North Korean leader Kim Jong-un is on his way to China for his fourth summit with China’s Xi Jinping, South Korean media said yesterday.
South Korea’s Hankyoreh newspaper, citing an unidentified source with close knowledge of North Korea-China affairs, reported that Kim was travelling to Beijing late yesterday to meet with Xi.
South Korea’s Yonhap news agency, citing an unspecified source familiar with North Korea issues, said a North Korean train possibly carrying a “high-level” official had crossed the border into China.
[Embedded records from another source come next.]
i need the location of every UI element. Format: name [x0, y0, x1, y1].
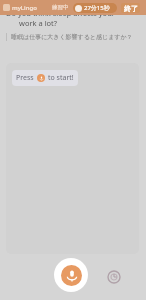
- staticText: Do you think sleep affects your: [6, 8, 115, 18]
- button[interactable]: 終了: [121, 3, 140, 13]
- staticText: 睡眠は仕事に大きく影響すると感じますか？: [11, 33, 133, 41]
- staticText: Press: [16, 73, 34, 83]
- staticText: work a lot?: [19, 18, 58, 28]
- staticText: myLingo: [12, 4, 37, 12]
- button[interactable]: Settings: [106, 269, 122, 285]
- button[interactable]: Record: [54, 258, 88, 292]
- staticText: 27分15秒: [84, 4, 110, 12]
- button[interactable]: Press: [12, 70, 78, 86]
- staticText: 練習中: [52, 4, 69, 11]
- staticText: to start!: [48, 73, 74, 83]
- staticText: 終了: [124, 4, 138, 13]
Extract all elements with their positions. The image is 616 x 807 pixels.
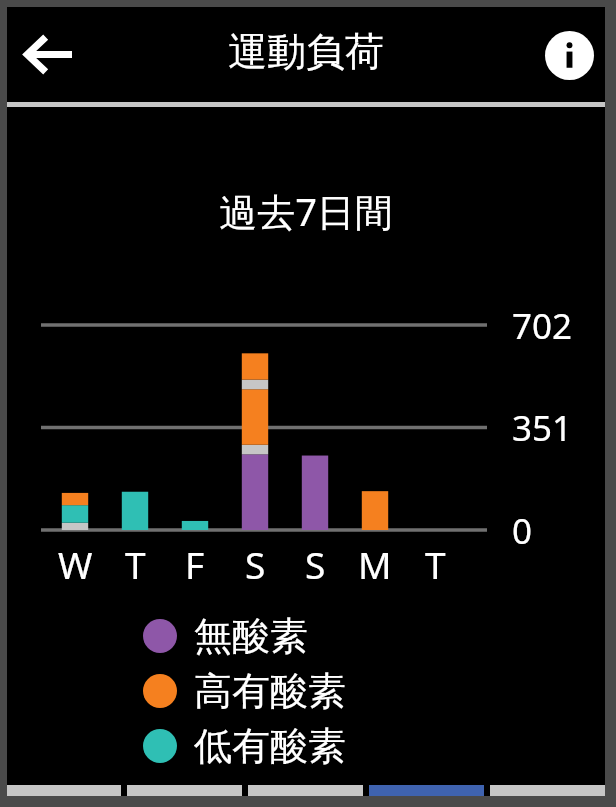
staticText: 0 xyxy=(512,507,533,555)
staticText: 702 xyxy=(512,302,573,350)
staticText: 高有酸素 xyxy=(194,667,346,715)
staticText: 351 xyxy=(512,404,573,452)
button[interactable]: Information xyxy=(541,29,597,81)
staticText: F xyxy=(185,539,205,589)
staticText: 低有酸素 xyxy=(194,722,346,770)
button[interactable]: 無酸素 xyxy=(143,612,308,660)
staticText: 過去7日間 xyxy=(7,185,605,237)
staticText: T xyxy=(425,539,446,589)
staticText: S xyxy=(245,539,266,589)
staticText: T xyxy=(125,539,146,589)
button[interactable]: 高有酸素 xyxy=(143,667,346,715)
staticText: M xyxy=(358,539,392,589)
staticText: W xyxy=(58,539,93,589)
staticText: 運動負荷 xyxy=(228,27,384,76)
staticText: 無酸素 xyxy=(194,612,308,660)
button[interactable]: Back xyxy=(17,29,79,79)
button[interactable]: 低有酸素 xyxy=(143,722,346,770)
staticText: S xyxy=(305,539,326,589)
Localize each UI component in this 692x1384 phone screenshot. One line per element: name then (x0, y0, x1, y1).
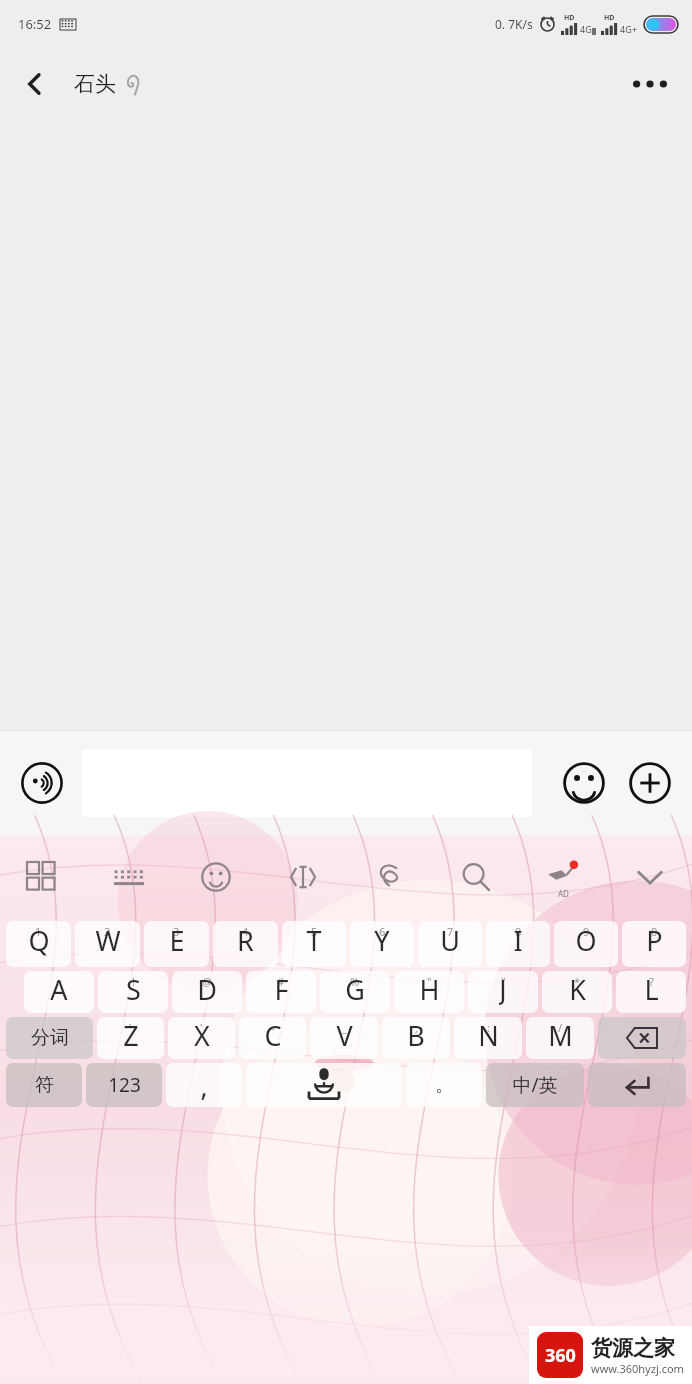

The source told Yonhap it had not been confirmed whether a senior official was on board, but that dozens of security vehicles and officials had blocked the roads around a station in the Chinese border city of Dandong as the train passed. Last year Kim travelled to China three times to meet with Xi, before and after Kim held other summits with US President Donald Trump and South Korean President Moon Jae-in.
Kim is expected to meet again with both the US and South Korean presidents in the near future, and another visit to China has been seen as a possible move before those summits.
Earlier on Monday the South Korean newspaper Munhwa Ilbo reported that US State Department officials recently met multiple times with North Korean counterparts in Hanoi and discussed planning a second summit between Trump and Kim, fuelling speculation that Vietnam could host the event.
At their landmark June summit in Singapore, Kim and Trump pledged to work towards denuclearisation, but the pact was light on details and talks since have made little headway. China is the North’s most important economic and diplomatic backer, despite anger over its neighbour’s nuclear and missile programmes. Ties have warmed in the last year as Pyongyang’s relations with both Seoul and Washington have also improved.
China also played a role in Trump’s meeting with Kim, lending the North Korean leader an airliner for his trip to Singapore.
Diplomatic sources say Xi will probably go to North Korea at some point soon, which would make him the first Chinese leader to do so since 2005.
In early December, Xi told North Korea’s foreign minister during a visit in Beijing that he “hoped North Korea and the United States meet each other halfway and address each other’s reasonable concerns, allowing positive progress on the peninsula’s nuclear talks.”